/---
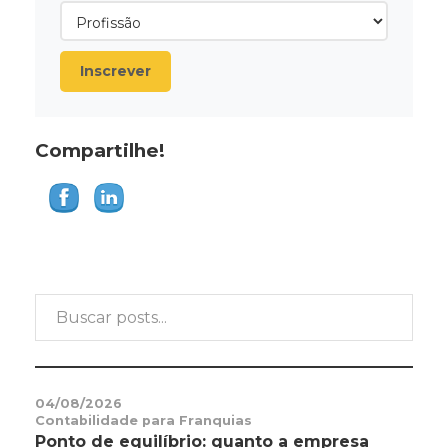
Inscrever
Compartilhe!
04/08/2026
Contabilidade para Franquias
Ponto de equilíbrio: quanto a empresa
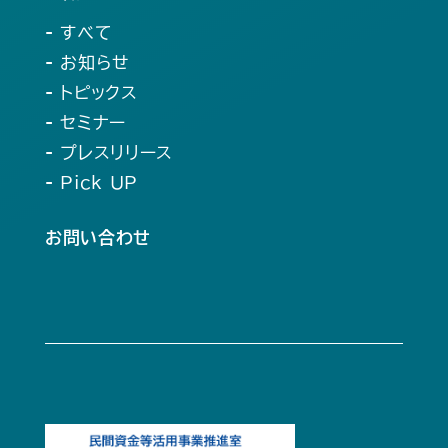
- すべて
- お知らせ
- トピックス
- セミナー
- プレスリリース
- Pick UP
お問い合わせ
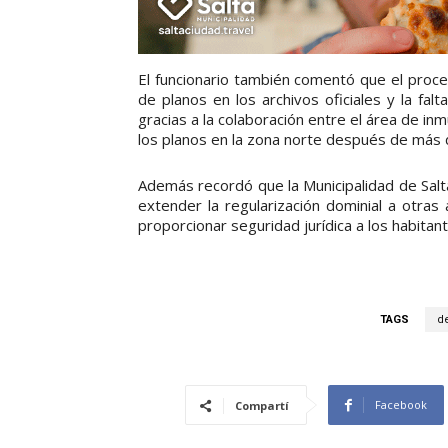
El funcionario también comentó que el proce
de planos en los archivos oficiales y la fa
gracias a la colaboración entre el área de inm
los planos en la zona norte después de más 
Además recordó que la Municipalidad de Salta
extender la regularización dominial a otras
proporcionar seguridad jurídica a los habitan
TAGS
d
Facebook
Compartí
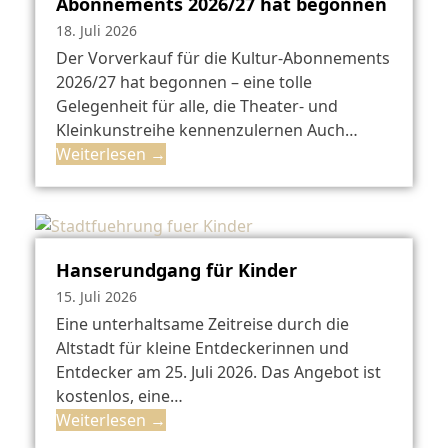
Abonnements 2026/27 hat begonnen
18. Juli 2026
Der Vorverkauf für die Kultur-Abonnements
2026/27 hat begonnen – eine tolle
Gelegenheit für alle, die Theater- und
Kleinkunstreihe kennenzulernen Auch…
Weiterlesen
→
Hanserundgang für Kinder
15. Juli 2026
Eine unterhaltsame Zeitreise durch die
Altstadt für kleine Entdeckerinnen und
Entdecker am 25. Juli 2026. Das Angebot ist
kostenlos, eine…
Weiterlesen
→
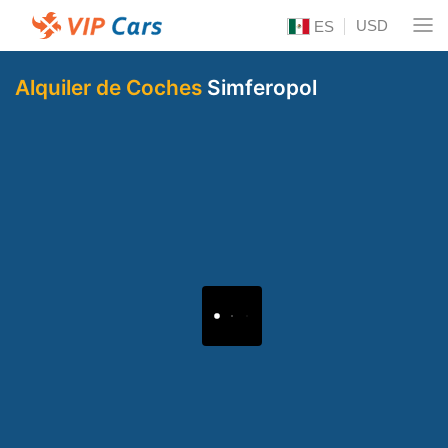
USD
ES
Alquiler de Coches
Simferopol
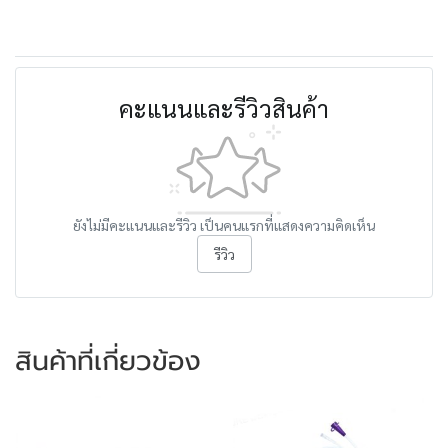
คะแนนและรีวิวสินค้า
ยังไม่มีคะแนนและรีวิว เป็นคนแรกที่แสดงความคิดเห็น
รีวิว
สินค้าที่เกี่ยวข้อง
\---
## [WORK INSTRUCTIONS]
Output, exactly and only: the line containing "gracias a la", the last line of the listing above, and every line in between. Leave the pictures out.

## [SOLUTION TO THIS TASK]
gracias a la colaboración entre el área de inm
los planos en la zona norte después de más 
Además recordó que la Municipalidad de Salta
extender la regularización dominial a otras
proporcionar seguridad jurídica a los habitan
TAGS
d
Facebook
Compartí
Abonnements 2026/27 hat begonnen
18. Juli 2026
Der Vorverkauf für die Kultur-Abonnements
2026/27 hat begonnen – eine tolle
Gelegenheit für alle, die Theater- und
Kleinkunstreihe kennenzulernen Auch…
Weiterlesen
→
Hanserundgang für Kinder
15. Juli 2026
Eine unterhaltsame Zeitreise durch die
Altstadt für kleine Entdeckerinnen und
Entdecker am 25. Juli 2026. Das Angebot ist
kostenlos, eine…
Weiterlesen
→
USD
ES
Alquiler de Coches
Simferopol
คะแนนและรีวิวสินค้า
ยังไม่มีคะแนนและรีวิว เป็นคนแรกที่แสดงความคิดเห็น
รีวิว
สินค้าที่เกี่ยวข้อง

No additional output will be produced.